温度 T と分子の速度 u の関係とは?

温度 T と分子の速度 u の関係とは?

温度 T と分子の運動には密接な関係があります。分子の速さの分布はマクスウェル-ボルツマン分布で表され、温度が高くなるにつれて分布は速さの大きい方へと移っていきます。(教科書 27 章 2、図 27.2 参照)

運動している 1 つ 1 つの分子はそれぞれ運動エネルギーを持っています。

分子 1 個の(並進の)運動エネルギー \varepsilon_{\rm trans} の平均値 \langle \varepsilon_{\rm trans}\rangle は、温度(絶対温度)と比例関係にあります。

  \displaystyle \langle \varepsilon_{\rm trans}\rangle = \frac{3}{2}k_{\rm B}T  

(k_{\rm B}ボルツマン定数)

この関係は非常に重要です。
(この関係は授業では教科書 式(27.9) においてPV = nRT を使って導きました。

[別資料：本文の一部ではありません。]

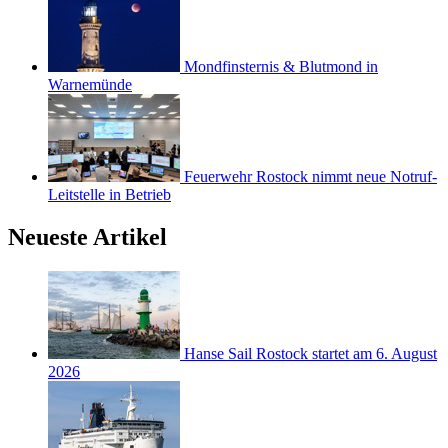
Mondfinsternis & Blutmond in
Warnemünde
Feuerwehr Rostock nimmt neue Notruf-
Leitstelle in Betrieb
Neueste Artikel
Hanse Sail Rostock startet am 6. August
2026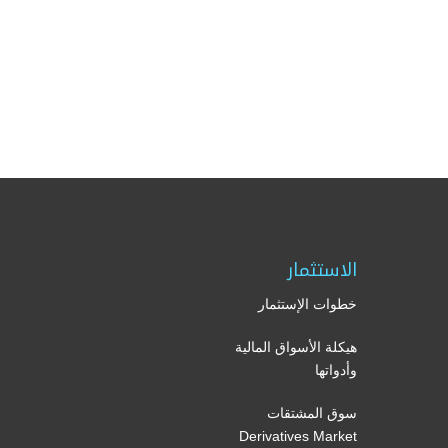
الاستثمار
خطوات الإستثمار
هيكلة الأسواق المالية
وأدواتها
سوق المشتقات
Derivatives Market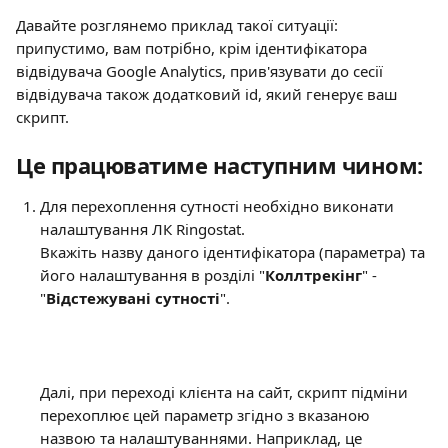
Давайте розглянемо приклад такої ситуації: 
припустимо, вам потрібно, крім ідентифікатора 
відвідувача Google Analytics, прив'язувати до сесії 
відвідувача також додатковий id, який генерує ваш 
скрипт.
Це працюватиме наступним чином:
Для перехоплення сутності необхідно виконати 
налаштування ЛК Ringostat. 
Вкажіть назву даного ідентифікатора (параметра) та 
його налаштування в розділі "
Коллтрекінг
" - 
"
Відстежувані сутності
". 
Далі, при переході клієнта на сайт, скрипт підміни 
перехоплює цей параметр згідно з вказаною 
назвою та налаштуваннями. Наприклад, це 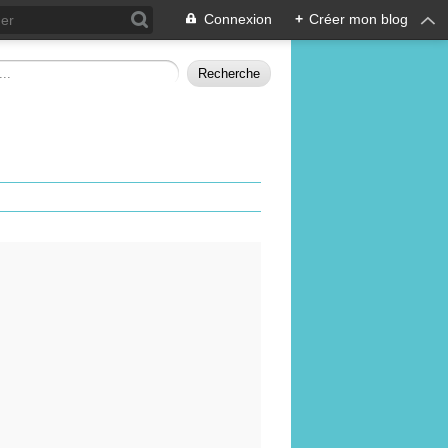
Connexion
+
Créer mon blog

また、17章では統計熱力学からもこの式が導かれることが示されます。)

この関係は温度 T が決まれば分子の運動エネルギー \langle \varepsilon_{\rm trans}\rangle が定まる ことを示しています。
逆に言うと、分子の運動エネルギー \langle \varepsilon_{\rm trans}\rangle が決まれば温度 T が定まる ともいえます。

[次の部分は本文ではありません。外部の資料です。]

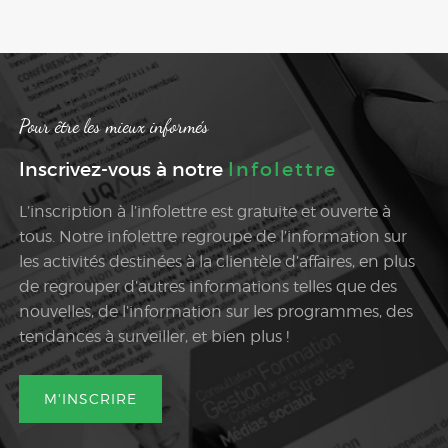
Pour être les mieux informés
Inscrivez-vous à notre
Infolettre
L’inscription à l’infolettre est gratuite et ouverte à
tous. Notre infolettre regroupe de l’information sur
les activités destinées à la clientèle d’affaires, en plus
de regrouper d’autres informations telles que des
nouvelles, de l’information sur les programmes, des
tendances à surveiller, et bien plus !
M'INSCRIRE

すなわち、温度とは分子の運動エネルギーそのものと言ってもよい、ということです。

(これは単原子理想気体のときの話で、多原子分子だったり、液体や固体の場合は並進運動に加え回転運動や振動運動が加わるので、話は少し複雑になります。物理化学III問題19-19参照)

(並進の)運動エネルギー\varepsilon_{\rm trans}は次の式で表せます。

  \displaystyle \varepsilon_{\rm trans} = \frac{1}{2}m u^2  

(m は分子の質量)

その平均値 \langle \varepsilon_{\rm trans}\rangle は速度の2乗の平均値 \langle u^2 \rangle を使って

\displaystyle \langle \varepsilon_{\rm trans} \rangle= \frac{1}{2}m \langle u^2 \rangleとなるので、

  \displaystyle \frac{1}{2}m \langle u^2 \rangle = \frac{3}{2}k_{\rm B}T  

(教科書 式(27.10) 付近)

という関係式が導かれます。

最初の質問に対してはこの式を示し、「(理想気体の並進の)分子の運動エネルギーは絶対温度に比例する」ことを説明すればよいと思います。